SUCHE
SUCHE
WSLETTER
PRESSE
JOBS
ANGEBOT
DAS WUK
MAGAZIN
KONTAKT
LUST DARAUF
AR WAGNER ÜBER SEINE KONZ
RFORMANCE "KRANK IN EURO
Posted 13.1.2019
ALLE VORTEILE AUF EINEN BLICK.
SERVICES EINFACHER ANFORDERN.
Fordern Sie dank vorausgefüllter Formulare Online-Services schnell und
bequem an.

=====

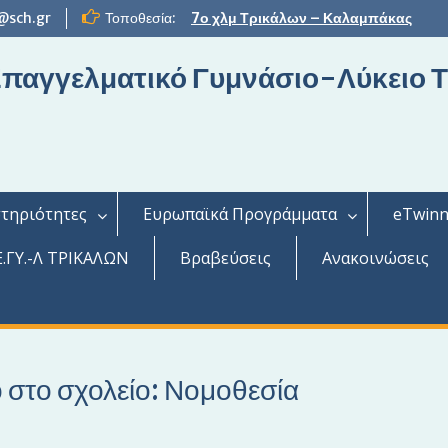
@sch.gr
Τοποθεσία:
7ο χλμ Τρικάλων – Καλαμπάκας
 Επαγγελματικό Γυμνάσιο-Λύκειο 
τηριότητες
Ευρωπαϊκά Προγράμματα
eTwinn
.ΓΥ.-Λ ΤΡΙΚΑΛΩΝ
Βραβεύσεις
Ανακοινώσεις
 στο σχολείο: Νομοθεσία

=====

- **Goal of the exercise**
Considering only the material above, set down every line from the one with "Επαγγελματικό Γυμνάσιο-Λύκειο" to the one with "στο σχολείο: Νομοθεσία", inclusive, exactly as written.

- **The answer**
 Επαγγελματικό Γυμνάσιο-Λύκειο 
τηριότητες
Ευρωπαϊκά Προγράμματα
eTwinn
.ΓΥ.-Λ ΤΡΙΚΑΛΩΝ
Βραβεύσεις
Ανακοινώσεις
 στο σχολείο: Νομοθεσία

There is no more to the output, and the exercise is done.